I bring this all up because as I opened up Dave Leonhardt’s column from The Morning (A NYTimes feature I subscribe to) he somewhat accurately explains the dichotomy of autocracy vs democracy and it didn’t take him but two paragraphs before he brought up Donald Trump and some nonsense about Trumps followers trying to turn a democratic election into something different. Enough is enough.
Let me stop right there. While I do not believe that the “rigged” election illegally put Joe Biden in office, I do believe that there was some shenanigans. Just like every election we have ever held in this country. It is 50 states trying to watch over countless communities that are responsible for the election results. You have to be naive’ to think that someone isn’t dropping more ballots or ripping up a few here and there. However, at the end of the day, Donald Trump lost by over seven million votes. Not a landslide but certainly not “Too close to call”. Whatever challenges the Republicans made were all defeated. Biden won. Enough already with even bothering to bring that up. The Clinton campaign subverted an entire presidency because they believed there was election medalling by the Russians. Yet, they never found any evidence of it. However, that attempt to destroy a presidency was ok. The media played that one up pretty good and at the end of the day, they had egg on their faces and never apologized.
The point of all of this is simple.

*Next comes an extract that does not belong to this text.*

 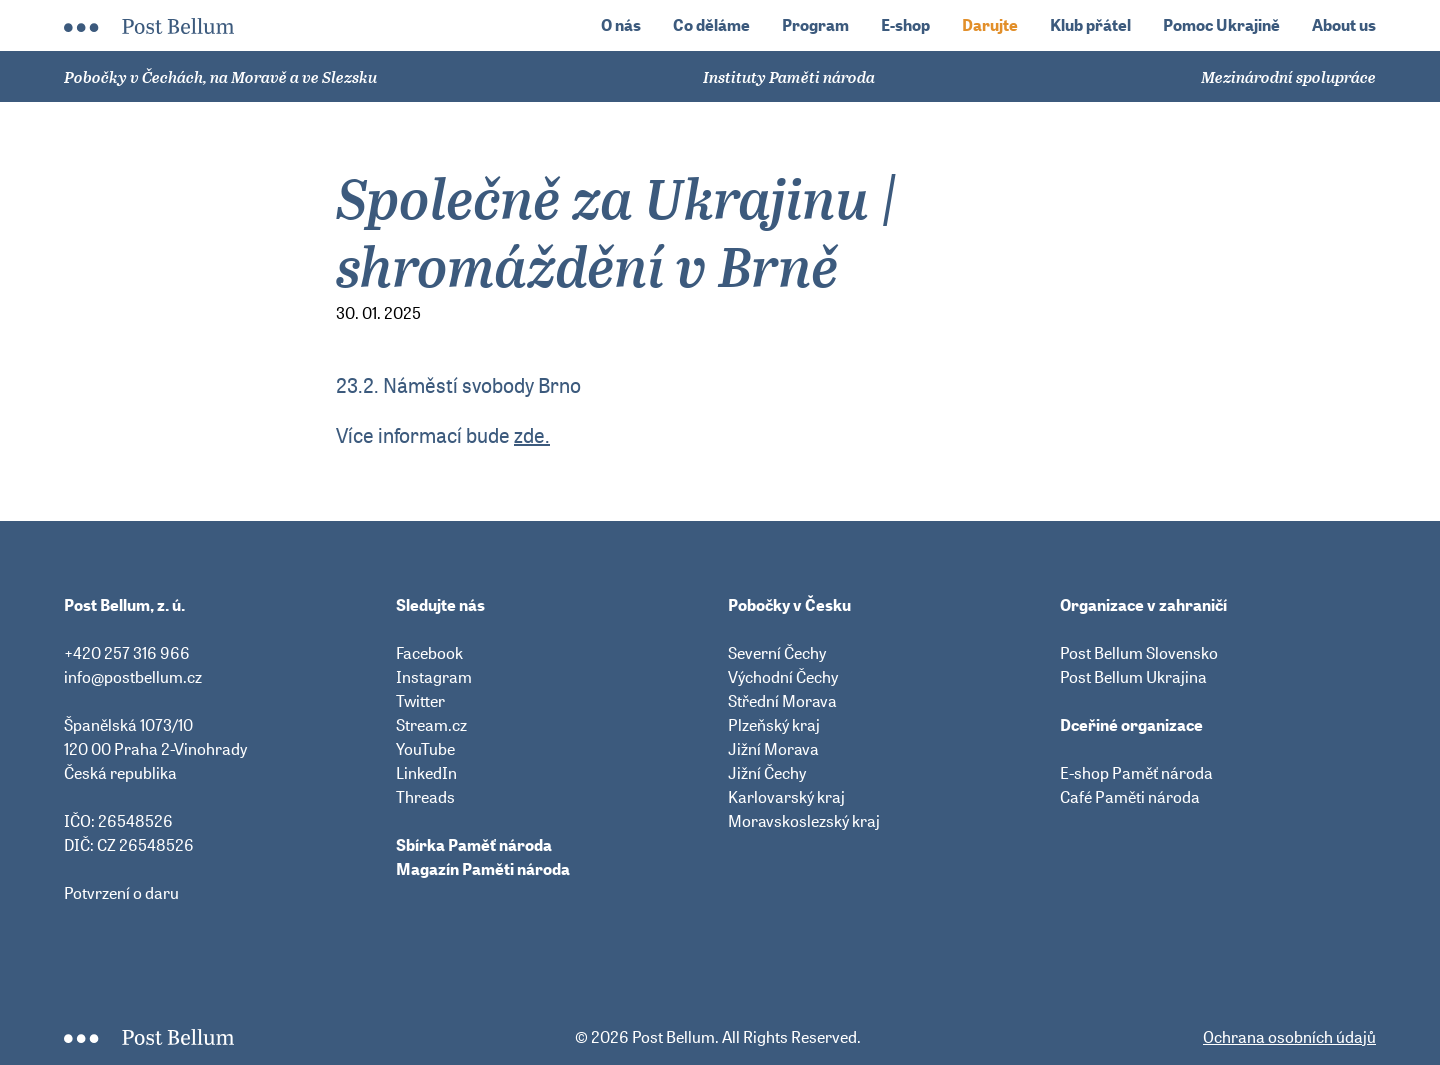 I want to click on Severní Čechy, so click(x=777, y=653).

The media, both sides, needs to get back to reporting the news. Trying to blame the Trump administration today for policies of four years ago is getting old quick. Whatever successes or failures the Biden administration has will be on them.
If anyone wonders why ratings are down for all news outlets overall, the answer is obvious. Liberal outlets are trying to connect anything they can to Donald Trump and it just really isn’t working anymore. He isn’t President. The conservative media is lost as well, trying build a battle where there really isn’t one and they don’t have Trump to defend anymore as well. They are all lost it seems.
The scary thing about all of this is that while ratings and sales mean a lot to media outlets, the bottomline is that they all belong to bigger media entities that are very profitable. They (not that it is sustainable model) can withstand shrinking revenue for a short period of time, while they retrench and limit coverage and keep going.
The motherships like the power of the news outlets, don’t fool yourselves. To address policy on a news outlet is the ultimate power move. Corporate parents like being asked to sit at the table more than they like the success of the next Dancing with the Voice Avatar show their minions have created. News divisions rarely are profitable but it isn’t profits that matter here, it’s a continued voice in the discourse of policy and practice.
This isn’t anything new however, networks and newspapers have always held an important role in policy and practice. Walter Cronkite, Edward R Murrow, Peter Jennings, John Chancellor and the list goes on. While they may have been partisan to one side or the other, that fact rarely showed up in their reporting. The networks clearly ran their own ships and up until the late 60’s and early 70’s generally stayed out of the political fray until Richard Nixon changed all of that.
Sorry for shooting off in different directions here but I think my point is pretty clear, it’s time to let the media free itself from the shackles of all things Trump and just move on. If they don’t get the message that people are just tired of hearing broadcasters somehow weave a story around some Trump issue, the ratings and the lost circulation surely will remind them.